Environmentalists have dropped a lawsuit aimed at halting a federal beach-fortification project in Montauk.
Attorneys for Defend H20, a group based in Sag Harbor, on Thursday filed paperwork to end the federal case.
Defend H20 founder Kevin McAllister said Friday it didn’t make sense to continue fighting because the effort had failed to win an injunction stopping the $8.4 million project, which has been underway since November.
Early decisions by U.S. District Court Judge Arthur Spatt indicated he would ultimately rule against environmentalists, McAllister added.
“Our shot was trying to stop the work until the court considered the lawsuit on its merits, and that didn’t happen,” he said.
Defend H20 and several supporters filed the lawsuit in March in a bid to stop the U.S. Army Corps of Engineers from burying thousands of “geotextile” sandbags to form an artificial dune along 3,100 feet of chronically eroded ocean beach that superstorm Sandy had scoured in 2012.

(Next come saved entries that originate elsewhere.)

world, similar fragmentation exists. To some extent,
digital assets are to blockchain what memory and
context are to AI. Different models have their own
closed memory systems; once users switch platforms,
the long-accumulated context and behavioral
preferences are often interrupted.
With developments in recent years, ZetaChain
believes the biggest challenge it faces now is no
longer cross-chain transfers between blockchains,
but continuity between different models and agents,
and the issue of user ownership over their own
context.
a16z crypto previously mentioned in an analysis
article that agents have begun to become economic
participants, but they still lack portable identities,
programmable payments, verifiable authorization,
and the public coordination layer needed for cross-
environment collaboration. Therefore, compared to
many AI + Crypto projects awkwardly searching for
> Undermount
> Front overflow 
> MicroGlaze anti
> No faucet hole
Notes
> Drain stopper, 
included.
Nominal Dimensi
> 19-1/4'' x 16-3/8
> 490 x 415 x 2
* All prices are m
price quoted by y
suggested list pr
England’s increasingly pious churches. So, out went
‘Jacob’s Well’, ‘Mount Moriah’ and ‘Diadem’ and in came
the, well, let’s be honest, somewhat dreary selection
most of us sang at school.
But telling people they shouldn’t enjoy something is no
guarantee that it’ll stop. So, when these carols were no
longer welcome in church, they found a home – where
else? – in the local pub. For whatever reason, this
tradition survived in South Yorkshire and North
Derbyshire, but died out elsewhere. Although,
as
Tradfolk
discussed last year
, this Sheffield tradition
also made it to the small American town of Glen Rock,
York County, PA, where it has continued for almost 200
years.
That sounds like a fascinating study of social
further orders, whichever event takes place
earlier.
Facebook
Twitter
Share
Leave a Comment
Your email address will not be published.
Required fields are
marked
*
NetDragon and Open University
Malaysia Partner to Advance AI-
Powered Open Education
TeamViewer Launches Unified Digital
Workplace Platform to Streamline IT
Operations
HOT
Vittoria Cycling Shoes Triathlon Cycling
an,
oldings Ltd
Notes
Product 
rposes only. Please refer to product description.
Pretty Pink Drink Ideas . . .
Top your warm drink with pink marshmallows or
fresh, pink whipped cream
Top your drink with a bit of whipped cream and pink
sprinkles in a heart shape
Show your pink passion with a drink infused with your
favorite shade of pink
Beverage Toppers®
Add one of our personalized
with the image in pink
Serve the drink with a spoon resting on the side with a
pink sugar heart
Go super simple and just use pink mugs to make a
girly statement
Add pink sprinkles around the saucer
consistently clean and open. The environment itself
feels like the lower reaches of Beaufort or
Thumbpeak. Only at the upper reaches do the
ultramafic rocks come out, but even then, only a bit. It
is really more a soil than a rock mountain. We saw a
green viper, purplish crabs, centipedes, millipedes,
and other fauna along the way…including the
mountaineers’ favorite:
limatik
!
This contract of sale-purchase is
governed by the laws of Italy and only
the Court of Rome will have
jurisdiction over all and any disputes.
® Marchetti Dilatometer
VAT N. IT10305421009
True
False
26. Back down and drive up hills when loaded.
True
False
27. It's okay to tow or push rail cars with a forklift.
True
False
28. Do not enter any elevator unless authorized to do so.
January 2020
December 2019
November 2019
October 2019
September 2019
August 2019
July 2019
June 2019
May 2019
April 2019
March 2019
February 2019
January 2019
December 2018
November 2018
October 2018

Army Corps officials said the project was designed to protect Montauk’s business district from storm surges while they crafted a more permanent plan to gird 83 miles of coastline from Fire Island to Montauk Point.
Defend H20 argued the wall of 1.7-ton sandbags could actually worsen erosion by reflecting the force of waves, and said officials at multiple levels of government ignored environmental concerns about the project.
More than a dozen protesters were arrested trying to stop the project with demonstrations on the beach in the fall.
McAllister said his group would continue scrutinizing efforts to artificially fortify the coastline and called the concerns in Montauk “a launching point for the larger conversation about coastal management.”
East Hampton Town officials, who backed the project, were named as defendants in the lawsuit along with the state, county and Army Corps.
Alex Walter, executive assistant to Town Supervisor Larry Cantwell, said Friday that town officials “appreciate the environmental groups’ passion.” He said they hope environmentalists push the federal government to replace the geotextile bags in a few years with a permanent design made entirely of sand.
An Army Corps contractor has placed about 8,000 bags of an estimated 11,000 planned for the beach, he said. The project, including the installation of fences, grass and walkways, could be completed by late March or April, he added.
Army Corps officials declined to comment on the case Friday.